Pas de commandes ni d’instrumentations, nul besoin de porter un casque: selon la marque de Munich, la moto de 2030 sera si sûre que les équipements protecteurs seront superflus. Les informations, par exemple la navigation routière, seront projetées sur le verre des lunettes spéciales que portera le ou la pilote. Sa tenue sera plus élégante que les lourds accoutrements actuels. Et elle sera communicante, vibrant et clignotant par exemple lors d’un changement de direction.

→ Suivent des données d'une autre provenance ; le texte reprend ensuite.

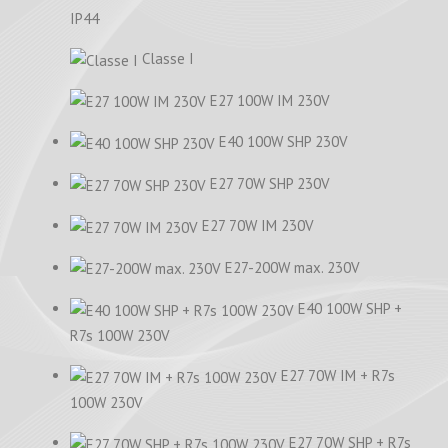
IP44
Classe I
E27 100W IM 230V
E40 100W SHP 230V
E27 70W SHP 230V
E27 70W IM 230V
E27-200W max. 230V
E40 100W SHP +
R7s 100W 230V
E27 70W IM + R7s
100W 230V
E27 70W SHP + R7s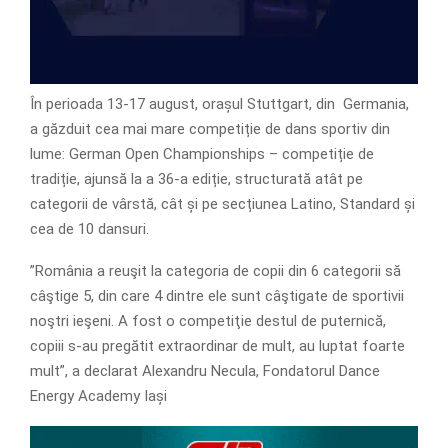
În perioada 13-17 august, orașul Stuttgart, din Germania,
a găzduit cea mai mare competiție de dans sportiv din
lume: German Open Championships – competiție de
tradiție, ajunsă la a 36-a ediție, structurată atât pe
categorii de vârstă, cât și pe secțiunea Latino, Standard și
cea de 10 dansuri.
”România a reuşit la categoria de copii din 6 categorii să
câştige 5, din care 4 dintre ele sunt câştigate de sportivii
noştri ieşeni. A fost o competiţie destul de puternică,
copiii s-au pregătit extraordinar de mult, au luptat foarte
mult”, a declarat Alexandru Necula, Fondatorul Dance
Energy Academy Iași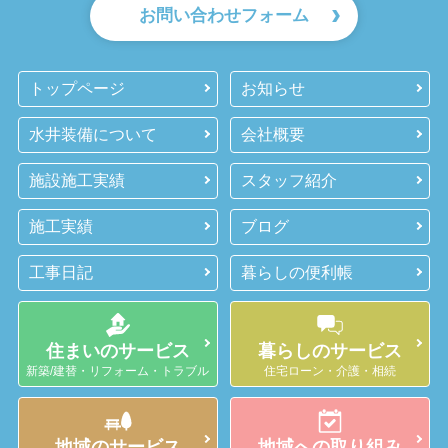
お問い合わせフォーム
トップページ
お知らせ
水井装備について
会社概要
施設施工実績
スタッフ紹介
施工実績
ブログ
工事日記
暮らしの便利帳
住まいのサービス
暮らしのサービス
新築/建替・リフォーム・トラブル
住宅ローン・介護・相続
地域のサービス
地域への取り組み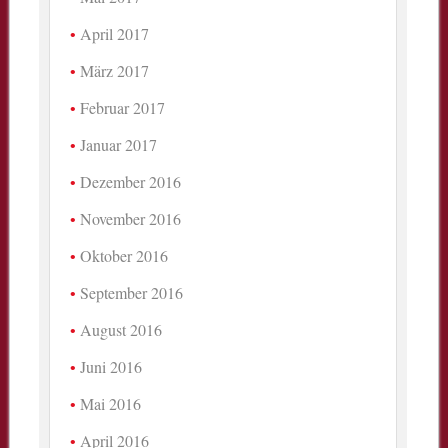
April 2017
März 2017
Februar 2017
Januar 2017
Dezember 2016
November 2016
Oktober 2016
September 2016
August 2016
Juni 2016
Mai 2016
April 2016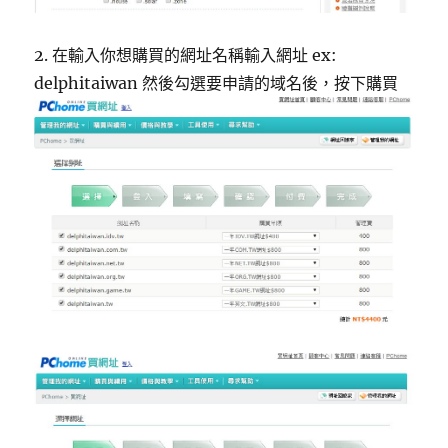
2. 在輸入你想購買的網址名稱輸入網址 ex:
delphitaiwan 然後勾選要申請的域名後，按下購買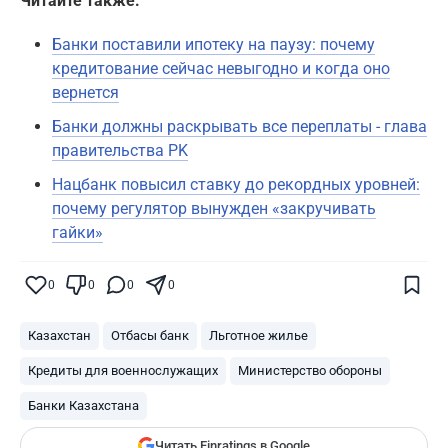
Читайте также:
Банки поставили ипотеку на паузу: почему
кредитование сейчас невыгодно и когда оно
вернется
Банки должны раскрывать все переплаты - глава
правительства PK
Нацбанк повысил ставку до рекордных уровней:
почему регулятор вынужден «закручивать
гайки»
0
0
0
0
Поставьте галочку рядом с
Finratings.kz
— и наши материалы будут чаще
Казахстан
Отбасы банк
Льготное жилье
показываться вам
Кредиты для военнослужащих
Министерство обороны
Finratings
finratings.kz
Банки Казахстана
Читать Finratings в Google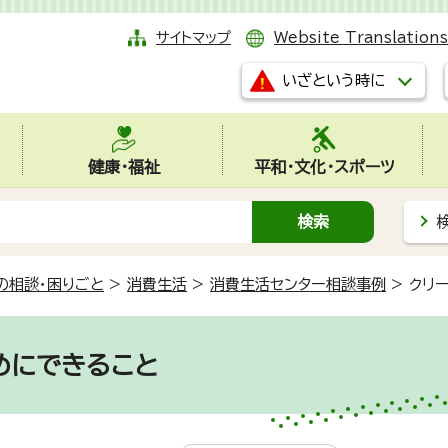
サイトマップ
Website Translations
いざという時に
健康・福祉
平和・文化・スポーツ
の相談・困りごと
>
消費生活
>
消費生活センター相談事例
>
クリ
めにできること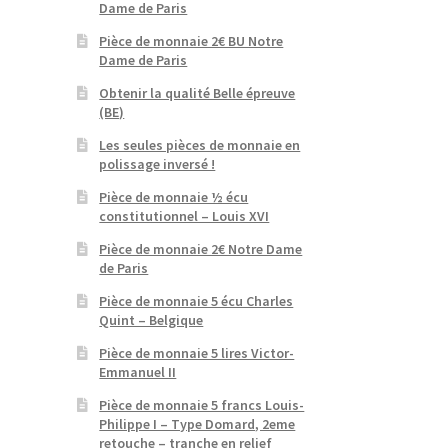
Dame de Paris
Pièce de monnaie 2€ BU Notre
Dame de Paris
Obtenir la qualité Belle épreuve
(BE)
Les seules pièces de monnaie en
polissage inversé !
Pièce de monnaie ½ écu
constitutionnel – Louis XVI
Pièce de monnaie 2€ Notre Dame
de Paris
Pièce de monnaie 5 écu Charles
Quint – Belgique
Pièce de monnaie 5 lires Victor-
Emmanuel II
Pièce de monnaie 5 francs Louis-
Philippe I – Type Domard, 2eme
retouche – tranche en relief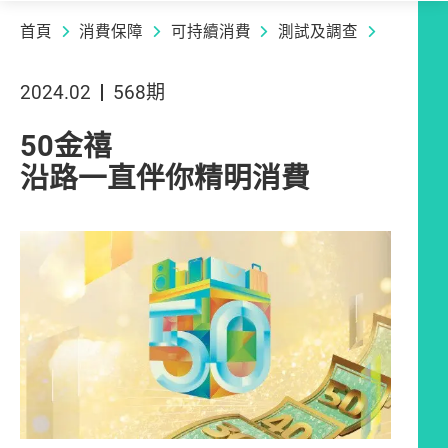
首頁
消費保障
可持續消費
測試及調查
2024.02
568期
50金禧
沿路一直伴你精明消費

Autant de paris pris sur l’avenir, à la réalisation hypothétique. Stephan Schaller, le patron de BMW Motorrad, concède que la vraie moto de 2030 ne ressemblera pas à cette étude effilée en fibres de carbone: «Mais on devrait retrouver quelques-unes de ses idées. Surtout en ce qui concerne la sécurité, notre objectif numéro un.
Produire à la fois des voitures et des motos facilite les transferts de technologies. Notre scooter est équipé d’un détecteur d’angle mort et notre routière six cylindres peut d’elle-même appeler les secours en cas d’accident. La moto a longtemps eu un retard technologique par rapport à l’automobile, mais l’écart se réduit.»
Assez pour éliminer chutes et collisions? «La moitié des accidents de moto est provoquée par l’inattention de conducteurs automobiles, poursuit Stephan Schaller. La connectivité entre véhicules sera ici essentielle: elle permettra de prévenir ces dangers, en l’occurrence en prévenant un automobiliste de la proximité d’un deux-roues. Son introduction est une affaire de quelques petites années.»
La grande évasion
Reste l’esprit de la moto, machine conçue pour les échappées belles, ou «la dernière grande évasion», pour reprendre l’expression d’Edgar Heinrich. «Notre exercice d’anticipation pose la question de ce qu’est une moto, note le designer. Un instrument de liberté, bien sûr, mais aussi l’une des dernières expériences analogiques dans un environnement toujours plus numérique.
Les objets mécaniques vont devenir de plus en plus des objets de luxe. Solliciter les sens, libérer l’esprit, ne pas s’encombrer d’un casque ou d’habits rigides, voilà la moto de demain… En fait, c’est un retour à la pratique de la moto en 1923, la sécurité en plus.»